§ ABOUT THIS EXERCISE: In how many lines of the listing below does the word "cosecha" occur? Say only the number.

§ RECORDS SHOWN:
◆ ◆ ◆ ◆ ◆ ◆ ◆

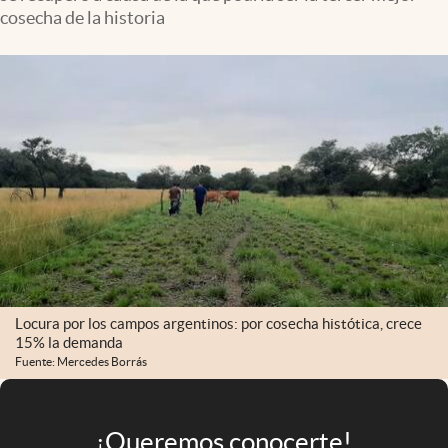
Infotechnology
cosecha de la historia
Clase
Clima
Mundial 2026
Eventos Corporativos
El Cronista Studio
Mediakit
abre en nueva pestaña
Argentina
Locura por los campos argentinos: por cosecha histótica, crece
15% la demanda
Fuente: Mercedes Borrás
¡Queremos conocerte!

◆ ◆ ◆ ◆ ◆ ◆ ◆

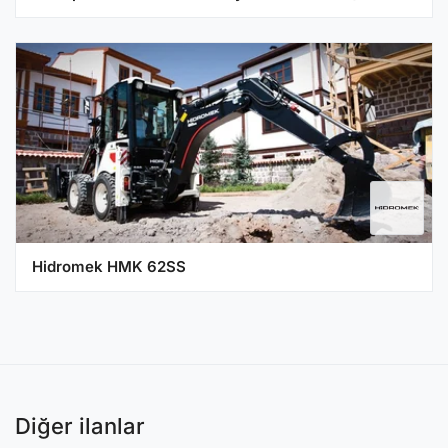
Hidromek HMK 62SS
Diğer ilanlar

◆ ◆ ◆ ◆ ◆ ◆ ◆

§ TASK SOLUTION: 2